Source material >>

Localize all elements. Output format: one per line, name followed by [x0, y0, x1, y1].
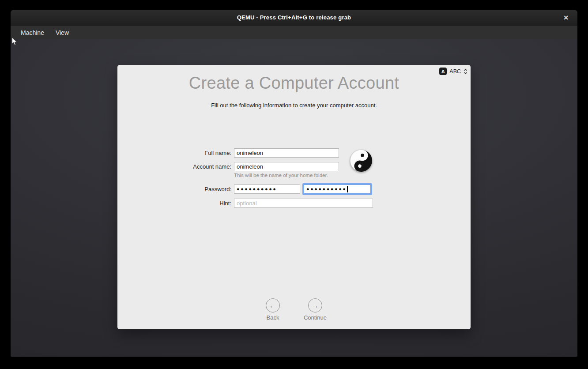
password-label: Password: — [117, 186, 231, 192]
full-name-label: Full name: — [117, 150, 231, 156]
create-account-dialog: A ABC Create a Computer Account Fill out… — [117, 65, 471, 329]
full-name-row: Full name: — [117, 148, 471, 158]
password-input[interactable]: ●●●●●●●●●● — [234, 184, 300, 194]
account-name-row: Account name: — [117, 162, 471, 171]
verify-password-input[interactable]: ●●●●●●●●●● — [304, 184, 371, 194]
password-masked-value: ●●●●●●●●●● — [237, 187, 277, 192]
password-row: Password: ●●●●●●●●●● ●●●●●●●●●● — [117, 184, 471, 194]
hint-input[interactable] — [234, 199, 373, 208]
hint-label: Hint: — [117, 200, 231, 207]
continue-arrow-icon: → — [308, 298, 322, 313]
page-title: Create a Computer Account — [117, 74, 471, 93]
back-button-label: Back — [267, 314, 279, 321]
continue-button-label: Continue — [304, 314, 327, 321]
menubar: Machine View — [11, 26, 577, 39]
yin-yang-icon — [349, 149, 373, 173]
window-titlebar[interactable]: QEMU - Press Ctrl+Alt+G to release grab … — [11, 10, 577, 26]
window-title: QEMU - Press Ctrl+Alt+G to release grab — [237, 14, 351, 21]
account-name-input[interactable] — [234, 162, 339, 171]
menu-view[interactable]: View — [51, 27, 74, 38]
page-subtitle: Fill out the following information to cr… — [117, 102, 471, 109]
back-button[interactable]: ← Back — [259, 298, 286, 321]
menu-machine[interactable]: Machine — [16, 27, 49, 38]
verify-password-masked-value: ●●●●●●●●●● — [306, 187, 347, 192]
continue-button[interactable]: → Continue — [302, 298, 329, 321]
hint-row: Hint: — [117, 199, 471, 208]
vm-screen: A ABC Create a Computer Account Fill out… — [11, 39, 577, 356]
full-name-input[interactable] — [234, 148, 339, 158]
account-avatar[interactable] — [349, 149, 373, 174]
text-caret — [347, 186, 348, 192]
account-name-label: Account name: — [117, 163, 231, 170]
close-icon[interactable]: ✕ — [560, 10, 572, 26]
back-arrow-icon: ← — [266, 298, 280, 313]
mouse-cursor-icon — [11, 37, 18, 46]
nav-buttons: ← Back → Continue — [259, 298, 329, 321]
qemu-window: QEMU - Press Ctrl+Alt+G to release grab … — [11, 10, 577, 357]
account-name-helper: This will be the name of your home folde… — [234, 173, 328, 178]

Exercise brief >>
Repeat the data exactly. Pictures should not appear.

Answer for the task >>
Localize all elements. Output format: one per line, name followed by [x0, y0, x1, y1].
password-label: Password: — [117, 186, 231, 192]
full-name-label: Full name: — [117, 150, 231, 156]
create-account-dialog: A ABC Create a Computer Account Fill out… — [117, 65, 471, 329]
full-name-row: Full name: — [117, 148, 471, 158]
password-input[interactable]: ●●●●●●●●●● — [234, 184, 300, 194]
account-name-row: Account name: — [117, 162, 471, 171]
verify-password-input[interactable]: ●●●●●●●●●● — [304, 184, 371, 194]
password-masked-value: ●●●●●●●●●● — [237, 187, 277, 192]
password-row: Password: ●●●●●●●●●● ●●●●●●●●●● — [117, 184, 471, 194]
hint-input[interactable] — [234, 199, 373, 208]
hint-label: Hint: — [117, 200, 231, 207]
continue-arrow-icon: → — [308, 298, 322, 313]
page-title: Create a Computer Account — [117, 74, 471, 93]
back-button-label: Back — [267, 314, 279, 321]
continue-button-label: Continue — [304, 314, 327, 321]
menubar: Machine View — [11, 26, 577, 39]
yin-yang-icon — [349, 149, 373, 173]
window-titlebar[interactable]: QEMU - Press Ctrl+Alt+G to release grab … — [11, 10, 577, 26]
window-title: QEMU - Press Ctrl+Alt+G to release grab — [237, 14, 351, 21]
account-name-input[interactable] — [234, 162, 339, 171]
menu-view[interactable]: View — [51, 27, 74, 38]
page-subtitle: Fill out the following information to cr… — [117, 102, 471, 109]
back-button[interactable]: ← Back — [259, 298, 286, 321]
menu-machine[interactable]: Machine — [16, 27, 49, 38]
verify-password-masked-value: ●●●●●●●●●● — [306, 187, 347, 192]
continue-button[interactable]: → Continue — [302, 298, 329, 321]
hint-row: Hint: — [117, 199, 471, 208]
vm-screen: A ABC Create a Computer Account Fill out… — [11, 39, 577, 356]
full-name-input[interactable] — [234, 148, 339, 158]
account-avatar[interactable] — [349, 149, 373, 174]
text-caret — [347, 186, 348, 192]
account-name-label: Account name: — [117, 163, 231, 170]
close-icon[interactable]: ✕ — [560, 10, 572, 26]
back-arrow-icon: ← — [266, 298, 280, 313]
mouse-cursor-icon — [11, 37, 18, 46]
nav-buttons: ← Back → Continue — [259, 298, 329, 321]
qemu-window: QEMU - Press Ctrl+Alt+G to release grab … — [11, 10, 577, 357]
account-name-helper: This will be the name of your home folde… — [234, 173, 328, 178]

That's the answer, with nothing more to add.